Basically, the word vestir means to dress; ex.: eu vou vestir um vestido lindíssimo! = I'll dress a very beautiful dress. As in English, one can dress a baby: Vesti o bebê pro inverno = I dressed the baby for the winter. The verb vestir can also be pronominal if with no object: Ele se vestiram bem = They dressed (up) well. I believe one could say eles vestiram bem, but it sounds weird, at least for me, unless there's an object omitted. The verb has other meanings, but that's the basics and the other meanings are similar or figurative. Two notes: the verb is irregular in the present of the first person singular indicative: visto instead of vesto; also in the present of the subjunctive: vista, vistas, vistamos, vistais and vistam. The second note is that one doesn't veste a shoe or a sock.
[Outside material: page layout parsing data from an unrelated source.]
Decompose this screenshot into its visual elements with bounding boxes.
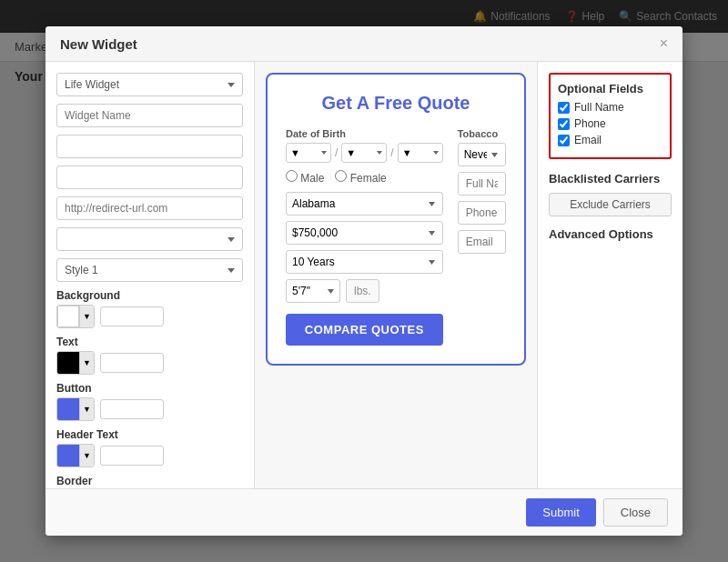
- close-footer-button[interactable]: Close: [603, 498, 668, 527]
- text-color-label: Text: [56, 336, 243, 348]
- term-select[interactable]: 10 Years: [286, 250, 443, 274]
- email-checkbox-item: Email: [558, 134, 662, 146]
- dob-sep2: /: [390, 143, 393, 163]
- button-color-label: Button: [56, 382, 243, 395]
- button-hex-input[interactable]: #4f62e3: [100, 399, 164, 419]
- left-panel: Life Widget Get A Free Quote Compare Quo…: [46, 62, 255, 488]
- blacklisted-carriers-title: Blacklisted Carriers: [549, 172, 672, 186]
- fullname-field[interactable]: [458, 172, 506, 196]
- button2-input[interactable]: Compare Quotes: [56, 166, 243, 189]
- text-hex-input[interactable]: #000000: [100, 353, 164, 373]
- header-text-label: Header Text: [56, 428, 243, 441]
- dob-label: Date of Birth: [286, 128, 443, 139]
- button1-group: Get A Free Quote: [56, 135, 243, 158]
- button1-input[interactable]: Get A Free Quote: [56, 135, 243, 158]
- header-text-color-arrow[interactable]: ▼: [79, 445, 94, 467]
- modal-footer: Submit Close: [46, 488, 682, 536]
- submit-button[interactable]: Submit: [526, 498, 595, 527]
- widget-name-group: [56, 104, 243, 127]
- dob-year-select[interactable]: ▼: [398, 143, 443, 163]
- widget-name-input[interactable]: [56, 104, 243, 127]
- redirect-url-group: [56, 196, 243, 220]
- modal-header: New Widget ×: [46, 26, 682, 62]
- text-color-swatch[interactable]: [57, 352, 79, 374]
- header-text-color-swatch[interactable]: [57, 445, 79, 467]
- header-text-color-group: ▼ #4f62e3: [56, 444, 243, 467]
- gender-female-radio[interactable]: [335, 170, 347, 182]
- text-swatch-container: ▼: [56, 351, 95, 375]
- widget-preview-panel: Get A Free Quote Date of Birth ▼ /: [255, 62, 537, 488]
- tobacco-select[interactable]: Never: [458, 143, 506, 166]
- button-color-arrow[interactable]: ▼: [79, 398, 94, 420]
- button-swatch-container: ▼: [56, 397, 95, 421]
- height-row: 5'7" lbs.: [286, 279, 443, 303]
- modal-title: New Widget: [60, 36, 137, 52]
- phone-field[interactable]: [458, 201, 506, 225]
- gender-female-label[interactable]: Female: [335, 170, 386, 185]
- widget-preview-header: Get A Free Quote: [286, 93, 506, 114]
- fullname-checkbox[interactable]: [558, 102, 570, 114]
- modal-body: Life Widget Get A Free Quote Compare Quo…: [46, 62, 682, 488]
- background-label: Background: [56, 289, 243, 302]
- gender-male-radio[interactable]: [286, 170, 298, 182]
- coverage-select[interactable]: $750,000: [286, 221, 443, 245]
- empty-select[interactable]: [56, 227, 243, 251]
- new-widget-modal: New Widget × Life Widget Get A Free Quot…: [46, 26, 682, 536]
- height-select[interactable]: 5'7": [286, 279, 340, 303]
- dob-day-select[interactable]: ▼: [341, 143, 387, 163]
- header-text-swatch-container: ▼: [56, 444, 95, 467]
- button-color-group: ▼ #4f62e3: [56, 397, 243, 421]
- text-color-group: ▼ #000000: [56, 351, 243, 375]
- height-unit: lbs.: [346, 279, 379, 303]
- widget-type-group: Life Widget: [56, 73, 243, 96]
- phone-checkbox-label: Phone: [574, 117, 606, 130]
- optional-fields-title: Optional Fields: [558, 82, 662, 95]
- exclude-carriers-button[interactable]: Exclude Carriers: [549, 193, 672, 216]
- compare-quotes-button[interactable]: COMPARE QUOTES: [286, 314, 443, 346]
- style-select[interactable]: Style 1: [56, 258, 243, 282]
- widget-left-fields: Date of Birth ▼ / ▼ /: [286, 128, 443, 346]
- modal-close-button[interactable]: ×: [660, 35, 668, 52]
- email-field[interactable]: [458, 230, 506, 254]
- email-checkbox[interactable]: [558, 135, 570, 146]
- tobacco-label: Tobacco: [458, 128, 506, 139]
- text-color-arrow[interactable]: ▼: [79, 352, 94, 374]
- right-panel: Optional Fields Full Name Phone Email Bl…: [537, 62, 682, 488]
- phone-checkbox-item: Phone: [558, 117, 662, 130]
- dob-month-select[interactable]: ▼: [286, 143, 331, 163]
- modal-overlay: New Widget × Life Widget Get A Free Quot…: [0, 0, 728, 562]
- background-color-swatch[interactable]: [57, 306, 79, 327]
- widget-preview: Get A Free Quote Date of Birth ▼ /: [266, 73, 526, 366]
- button-color-swatch[interactable]: [57, 398, 79, 420]
- widget-type-select[interactable]: Life Widget: [56, 73, 243, 96]
- gender-male-label[interactable]: Male: [286, 170, 324, 185]
- button2-group: Compare Quotes: [56, 166, 243, 189]
- email-checkbox-label: Email: [574, 134, 602, 146]
- fullname-checkbox-item: Full Name: [558, 101, 662, 114]
- header-text-hex-input[interactable]: #4f62e3: [100, 446, 164, 466]
- dob-sep1: /: [335, 143, 338, 163]
- phone-checkbox[interactable]: [558, 118, 570, 130]
- state-select[interactable]: Alabama: [286, 192, 443, 216]
- background-color-group: ▼ #ffffff: [56, 305, 243, 328]
- background-hex-input[interactable]: #ffffff: [100, 306, 164, 326]
- redirect-url-input[interactable]: [56, 196, 243, 220]
- dob-row: ▼ / ▼ / ▼: [286, 143, 443, 163]
- gender-row: Male Female: [286, 170, 443, 185]
- style-group: Style 1: [56, 258, 243, 282]
- border-label: Border: [56, 475, 243, 487]
- background-color-arrow[interactable]: ▼: [79, 306, 94, 327]
- widget-right-fields: Tobacco Never: [458, 128, 506, 346]
- empty-select-group: [56, 227, 243, 251]
- background-swatch-container: ▼: [56, 305, 95, 328]
- optional-fields-box: Optional Fields Full Name Phone Email: [549, 73, 672, 159]
- advanced-options-title: Advanced Options: [549, 227, 672, 241]
- fullname-checkbox-label: Full Name: [574, 101, 624, 114]
- widget-form: Date of Birth ▼ / ▼ /: [286, 128, 506, 346]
The word calçar means to put on. According to the dictionary, one can calçar trousers or gloves, but I have only seen it being used for things put on one's foot/feet, like a shoe or a boot and maybe socks. As with vestir, one can calçar someone; ex.: só preciso calçar o meu filho e já vamos = I just need to put the shoes on my son, and then we go. Idem, it can be pronominal: Você se calçou bem = You put on (some) good shoes (non-literal translation). Interesting that you can say “calça o cone” or “calça o slime”.

The word usar means to use; for clothes, one could translate it to have on; ex.: eu vou usar aquela camisa que cê me deu na festa amanhã = I'll use that shirt you gave me in the party tomorrow, Eu 'to' usando uma camisa da minha avó = I have on a shirt of my grandmother.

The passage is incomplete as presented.